While surgery, chemotherapeutic agents, hormone therapy, and radiation are useful in the treatment of esophageal cancer, there is a continued need to find better treatment modalities and approaches to manage the disease that are more effective and less toxic, especially when clinical oncologists are giving increased attention to the quality of life of cancer patients. The present invention provides an alternative approach to cancer therapy and management of the disease by using an oral composition comprising yeasts.
2.2 Yeast-Based Compositions
Yeasts and components thereof have been developed to be used as dietary supplement or pharmaceuticals. However, none of the prior methods uses yeast cells which have been cultured in an electromagnetic field to produce a product that has an anti-cancer effect. The following are some examples of prior uses of yeast cells and components thereof:
U.S. Pat. No. 6,197,295 discloses a selenium-enriched dried yeast product which can be used as dietary supplement. The yeast strain Saccharomyces boulardii sequela PY 31 (ATCC 74366) is cultured in the presence of selenium salts and contains 300 to about 6,000 ppm intracellular selenium. Methods for reducing tumor cell growth by administration of the selenium yeast product in combination with chemotherapeutic agents is also disclosed.
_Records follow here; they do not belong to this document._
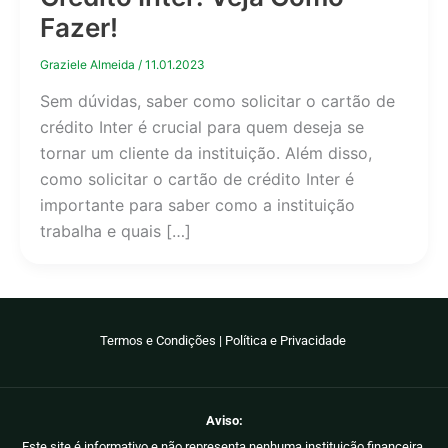
Fazer!
Graziele Almeida
/
11.01.2023
Sem dúvidas, saber como solicitar o cartão de
crédito Inter é crucial para quem deseja se
tornar um cliente da instituição. Além disso,
como solicitar o cartão de crédito Inter é
importante para saber como a instituição
trabalha e quais […]
Termos e Condições
|
Política e Privacidade
Aviso:
Este site é informativo e não representa nenhuma instituição financeira.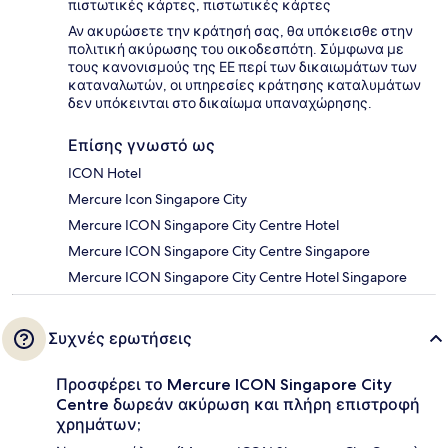
πιστωτικές κάρτες, πιστωτικές κάρτες
Αν ακυρώσετε την κράτησή σας, θα υπόκεισθε στην
πολιτική ακύρωσης του οικοδεσπότη. Σύμφωνα με
τους κανονισμούς της ΕΕ περί των δικαιωμάτων των
καταναλωτών, οι υπηρεσίες κράτησης καταλυμάτων
δεν υπόκεινται στο δικαίωμα υπαναχώρησης.
Επίσης γνωστό ως
ICON Hotel
Mercure Icon Singapore City
Mercure ICON Singapore City Centre Hotel
Mercure ICON Singapore City Centre Singapore
Mercure ICON Singapore City Centre Hotel Singapore
Συχνές ερωτήσεις
Προσφέρει το Mercure ICON Singapore City
Centre δωρεάν ακύρωση και πλήρη επιστροφή
χρημάτων;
U.S. Pat. No. 6,143,731 discloses a dietary additive containing whole β-glucans derived from yeast, which when administered to animals and humans, provide a source of fiber in the diet, a fecal bulking agent, a source of short chain fatty acids, reduce cholesterol and LDL, and raises HDL levels.
U.S. Pat. No. 5,504,079 discloses a method of stimulating an immune response in a subject utilizing modified yeast glucans which have enhanced immunobiologic activity. The modified glucans are prepared from the cell wall of Saccharomyces yeasts, and can be administered in a variety of routes including, for example, the oral, intravenous, subcutaneous, topical, and intranasal route.
U.S. Pat. No. 4,348,483 discloses a process for preparing a chromium yeast product which has a high intracellular chromium content. The process comprises allowing the yeast cells to absorb chromium under a controlled acidic pH and, thereafter inducing the yeast cells to grow by adding nutrients. The yeast cells are dried and used as a dietary supplement.
Citation of documents herein is not intended as an admission that any of the documents cited herein is pertinent prior art, or an admission that the cited documents are considered material to the patentability of the claims of the present application. All statements as to the date or representations as to the contents of these documents are based on the information available to the applicant and does not constitute any admission as to the correctness of the dates or contents of these documents.